ABOUT THIS EXERCISE:
Give every entry below again, exactly as written, and skip the images.
··· LISTED ENTRIES ···
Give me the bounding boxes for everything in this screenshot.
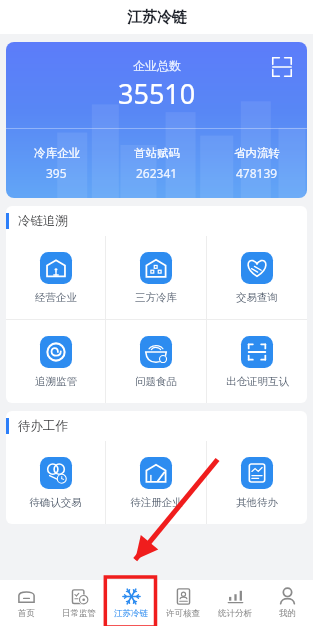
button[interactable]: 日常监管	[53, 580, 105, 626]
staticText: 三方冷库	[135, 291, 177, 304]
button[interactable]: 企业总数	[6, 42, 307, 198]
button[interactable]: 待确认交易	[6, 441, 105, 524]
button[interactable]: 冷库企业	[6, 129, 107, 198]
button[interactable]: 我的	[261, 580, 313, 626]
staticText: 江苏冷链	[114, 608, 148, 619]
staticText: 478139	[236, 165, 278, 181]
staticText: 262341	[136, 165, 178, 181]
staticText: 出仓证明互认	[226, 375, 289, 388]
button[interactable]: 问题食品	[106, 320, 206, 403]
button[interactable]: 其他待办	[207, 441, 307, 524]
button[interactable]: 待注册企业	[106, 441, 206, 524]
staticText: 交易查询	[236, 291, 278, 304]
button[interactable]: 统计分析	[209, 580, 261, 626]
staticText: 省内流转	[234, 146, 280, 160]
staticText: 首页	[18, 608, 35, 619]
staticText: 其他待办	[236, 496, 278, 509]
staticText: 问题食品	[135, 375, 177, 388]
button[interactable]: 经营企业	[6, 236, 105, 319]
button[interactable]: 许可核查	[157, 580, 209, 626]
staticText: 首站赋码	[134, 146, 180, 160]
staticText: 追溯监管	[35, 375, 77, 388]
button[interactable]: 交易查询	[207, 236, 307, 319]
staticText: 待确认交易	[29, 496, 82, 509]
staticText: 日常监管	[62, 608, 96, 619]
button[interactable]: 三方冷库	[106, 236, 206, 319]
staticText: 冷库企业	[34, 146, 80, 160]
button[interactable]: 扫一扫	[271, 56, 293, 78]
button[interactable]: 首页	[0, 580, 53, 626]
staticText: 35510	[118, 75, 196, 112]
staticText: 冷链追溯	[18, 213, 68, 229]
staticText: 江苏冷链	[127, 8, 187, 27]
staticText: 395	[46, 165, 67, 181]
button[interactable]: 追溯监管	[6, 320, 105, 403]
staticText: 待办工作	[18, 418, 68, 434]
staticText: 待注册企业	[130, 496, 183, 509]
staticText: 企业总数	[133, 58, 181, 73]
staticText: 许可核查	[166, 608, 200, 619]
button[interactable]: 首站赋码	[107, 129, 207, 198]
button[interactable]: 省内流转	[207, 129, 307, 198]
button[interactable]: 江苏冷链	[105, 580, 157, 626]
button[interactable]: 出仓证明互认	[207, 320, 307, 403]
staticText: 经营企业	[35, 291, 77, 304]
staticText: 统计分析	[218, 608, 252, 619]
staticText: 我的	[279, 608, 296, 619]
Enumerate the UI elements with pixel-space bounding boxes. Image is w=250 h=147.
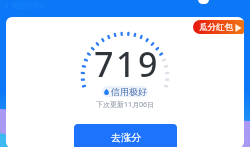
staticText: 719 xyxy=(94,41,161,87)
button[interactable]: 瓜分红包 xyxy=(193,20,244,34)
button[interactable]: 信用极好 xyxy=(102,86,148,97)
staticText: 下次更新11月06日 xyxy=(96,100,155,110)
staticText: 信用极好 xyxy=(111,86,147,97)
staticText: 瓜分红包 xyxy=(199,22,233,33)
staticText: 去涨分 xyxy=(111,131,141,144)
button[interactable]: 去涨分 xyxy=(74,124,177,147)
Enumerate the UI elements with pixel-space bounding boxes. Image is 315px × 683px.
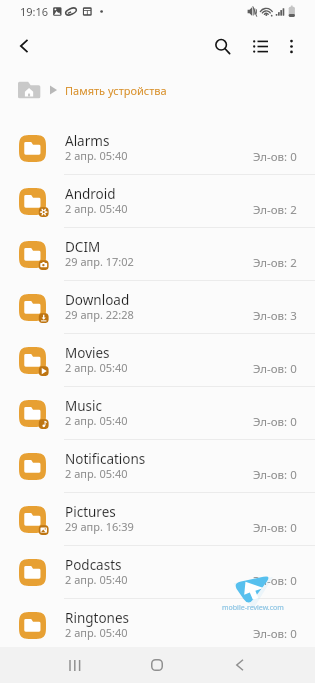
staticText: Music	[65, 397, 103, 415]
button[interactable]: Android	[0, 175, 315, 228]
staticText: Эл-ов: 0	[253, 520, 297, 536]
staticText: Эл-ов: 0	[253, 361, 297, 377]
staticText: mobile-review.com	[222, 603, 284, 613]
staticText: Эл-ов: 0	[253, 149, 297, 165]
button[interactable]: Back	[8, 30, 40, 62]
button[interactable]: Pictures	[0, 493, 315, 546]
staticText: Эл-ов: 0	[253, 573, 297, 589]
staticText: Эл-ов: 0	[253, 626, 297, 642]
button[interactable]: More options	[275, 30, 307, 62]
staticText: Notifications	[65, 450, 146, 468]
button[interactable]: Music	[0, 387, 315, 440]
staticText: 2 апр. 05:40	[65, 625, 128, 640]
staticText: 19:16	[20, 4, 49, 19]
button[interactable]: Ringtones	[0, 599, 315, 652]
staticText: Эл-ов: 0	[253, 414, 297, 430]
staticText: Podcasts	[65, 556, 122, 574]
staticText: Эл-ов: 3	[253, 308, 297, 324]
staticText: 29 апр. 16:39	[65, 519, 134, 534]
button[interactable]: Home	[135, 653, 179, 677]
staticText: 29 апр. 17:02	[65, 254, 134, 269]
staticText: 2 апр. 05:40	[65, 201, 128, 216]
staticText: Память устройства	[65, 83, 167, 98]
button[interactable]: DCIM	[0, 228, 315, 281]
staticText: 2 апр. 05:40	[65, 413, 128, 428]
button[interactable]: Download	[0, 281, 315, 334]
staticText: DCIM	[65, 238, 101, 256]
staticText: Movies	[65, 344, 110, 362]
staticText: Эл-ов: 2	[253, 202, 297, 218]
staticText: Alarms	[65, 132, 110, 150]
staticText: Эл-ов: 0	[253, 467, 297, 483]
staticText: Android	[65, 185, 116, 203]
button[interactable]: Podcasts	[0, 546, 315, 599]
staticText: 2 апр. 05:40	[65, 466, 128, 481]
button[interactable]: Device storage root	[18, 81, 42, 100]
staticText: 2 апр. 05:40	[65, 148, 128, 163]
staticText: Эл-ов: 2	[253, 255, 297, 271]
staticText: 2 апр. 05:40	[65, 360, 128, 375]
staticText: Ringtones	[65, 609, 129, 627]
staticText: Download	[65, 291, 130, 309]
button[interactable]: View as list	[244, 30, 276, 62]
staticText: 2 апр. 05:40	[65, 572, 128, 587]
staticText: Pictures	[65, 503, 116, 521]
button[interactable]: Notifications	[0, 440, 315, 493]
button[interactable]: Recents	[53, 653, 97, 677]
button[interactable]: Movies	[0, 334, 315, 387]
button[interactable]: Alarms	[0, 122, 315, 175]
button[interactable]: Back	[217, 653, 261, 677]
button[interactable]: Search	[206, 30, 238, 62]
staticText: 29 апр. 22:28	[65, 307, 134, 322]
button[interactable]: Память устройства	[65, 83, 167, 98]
···
ANSWER TO THIS TASK:
Give me the bounding boxes for everything in this screenshot.
button[interactable]: 日常监管	[53, 580, 105, 626]
staticText: 三方冷库	[135, 291, 177, 304]
button[interactable]: 企业总数	[6, 42, 307, 198]
button[interactable]: 待确认交易	[6, 441, 105, 524]
button[interactable]: 冷库企业	[6, 129, 107, 198]
button[interactable]: 我的	[261, 580, 313, 626]
staticText: 江苏冷链	[114, 608, 148, 619]
staticText: 478139	[236, 165, 278, 181]
staticText: 262341	[136, 165, 178, 181]
staticText: 出仓证明互认	[226, 375, 289, 388]
button[interactable]: 问题食品	[106, 320, 206, 403]
button[interactable]: 其他待办	[207, 441, 307, 524]
button[interactable]: 待注册企业	[106, 441, 206, 524]
staticText: 交易查询	[236, 291, 278, 304]
button[interactable]: 统计分析	[209, 580, 261, 626]
staticText: 省内流转	[234, 146, 280, 160]
staticText: 首页	[18, 608, 35, 619]
staticText: 其他待办	[236, 496, 278, 509]
staticText: 问题食品	[135, 375, 177, 388]
button[interactable]: 经营企业	[6, 236, 105, 319]
button[interactable]: 许可核查	[157, 580, 209, 626]
staticText: 首站赋码	[134, 146, 180, 160]
staticText: 追溯监管	[35, 375, 77, 388]
button[interactable]: 交易查询	[207, 236, 307, 319]
staticText: 待确认交易	[29, 496, 82, 509]
staticText: 日常监管	[62, 608, 96, 619]
button[interactable]: 三方冷库	[106, 236, 206, 319]
staticText: 冷库企业	[34, 146, 80, 160]
button[interactable]: 扫一扫	[271, 56, 293, 78]
button[interactable]: 首页	[0, 580, 53, 626]
staticText: 35510	[118, 75, 196, 112]
staticText: 冷链追溯	[18, 213, 68, 229]
staticText: 江苏冷链	[127, 8, 187, 27]
staticText: 395	[46, 165, 67, 181]
button[interactable]: 追溯监管	[6, 320, 105, 403]
staticText: 待办工作	[18, 418, 68, 434]
staticText: 待注册企业	[130, 496, 183, 509]
staticText: 企业总数	[133, 58, 181, 73]
staticText: 许可核查	[166, 608, 200, 619]
button[interactable]: 首站赋码	[107, 129, 207, 198]
button[interactable]: 省内流转	[207, 129, 307, 198]
button[interactable]: 江苏冷链	[105, 580, 157, 626]
button[interactable]: 出仓证明互认	[207, 320, 307, 403]
staticText: 经营企业	[35, 291, 77, 304]
staticText: 统计分析	[218, 608, 252, 619]
staticText: 我的	[279, 608, 296, 619]
Enumerate the UI elements with pixel-space bounding boxes. Image is w=250 h=147.
staticText: 719 xyxy=(94,41,161,87)
button[interactable]: 瓜分红包 xyxy=(193,20,244,34)
button[interactable]: 信用极好 xyxy=(102,86,148,97)
staticText: 下次更新11月06日 xyxy=(96,100,155,110)
staticText: 信用极好 xyxy=(111,86,147,97)
staticText: 瓜分红包 xyxy=(199,22,233,33)
staticText: 去涨分 xyxy=(111,131,141,144)
button[interactable]: 去涨分 xyxy=(74,124,177,147)
Enumerate the UI elements with pixel-space bounding boxes. Image is 315px × 683px.
staticText: Music	[65, 397, 103, 415]
button[interactable]: Android	[0, 175, 315, 228]
staticText: Эл-ов: 0	[253, 520, 297, 536]
staticText: Эл-ов: 0	[253, 361, 297, 377]
staticText: mobile-review.com	[222, 603, 284, 613]
staticText: Эл-ов: 0	[253, 149, 297, 165]
button[interactable]: Back	[8, 30, 40, 62]
button[interactable]: Pictures	[0, 493, 315, 546]
staticText: Эл-ов: 0	[253, 573, 297, 589]
staticText: Эл-ов: 0	[253, 626, 297, 642]
button[interactable]: More options	[275, 30, 307, 62]
staticText: Notifications	[65, 450, 146, 468]
button[interactable]: Music	[0, 387, 315, 440]
staticText: 2 апр. 05:40	[65, 625, 128, 640]
staticText: 19:16	[20, 4, 49, 19]
button[interactable]: Ringtones	[0, 599, 315, 652]
staticText: Эл-ов: 0	[253, 414, 297, 430]
staticText: Podcasts	[65, 556, 122, 574]
staticText: Эл-ов: 3	[253, 308, 297, 324]
staticText: 29 апр. 16:39	[65, 519, 134, 534]
button[interactable]: Home	[135, 653, 179, 677]
staticText: 29 апр. 17:02	[65, 254, 134, 269]
staticText: 2 апр. 05:40	[65, 201, 128, 216]
staticText: Память устройства	[65, 83, 167, 98]
button[interactable]: DCIM	[0, 228, 315, 281]
staticText: 2 апр. 05:40	[65, 413, 128, 428]
button[interactable]: Download	[0, 281, 315, 334]
staticText: DCIM	[65, 238, 101, 256]
staticText: Movies	[65, 344, 110, 362]
staticText: Эл-ов: 2	[253, 202, 297, 218]
staticText: Alarms	[65, 132, 110, 150]
staticText: Эл-ов: 0	[253, 467, 297, 483]
staticText: Android	[65, 185, 116, 203]
button[interactable]: Podcasts	[0, 546, 315, 599]
staticText: 2 апр. 05:40	[65, 466, 128, 481]
button[interactable]: Device storage root	[18, 81, 42, 100]
staticText: 2 апр. 05:40	[65, 148, 128, 163]
staticText: Эл-ов: 2	[253, 255, 297, 271]
staticText: 2 апр. 05:40	[65, 360, 128, 375]
staticText: Ringtones	[65, 609, 129, 627]
staticText: Download	[65, 291, 130, 309]
button[interactable]: View as list	[244, 30, 276, 62]
staticText: 2 апр. 05:40	[65, 572, 128, 587]
staticText: Pictures	[65, 503, 116, 521]
button[interactable]: Notifications	[0, 440, 315, 493]
button[interactable]: Recents	[53, 653, 97, 677]
button[interactable]: Movies	[0, 334, 315, 387]
button[interactable]: Alarms	[0, 122, 315, 175]
button[interactable]: Back	[217, 653, 261, 677]
button[interactable]: Search	[206, 30, 238, 62]
staticText: 29 апр. 22:28	[65, 307, 134, 322]
button[interactable]: Память устройства	[65, 83, 167, 98]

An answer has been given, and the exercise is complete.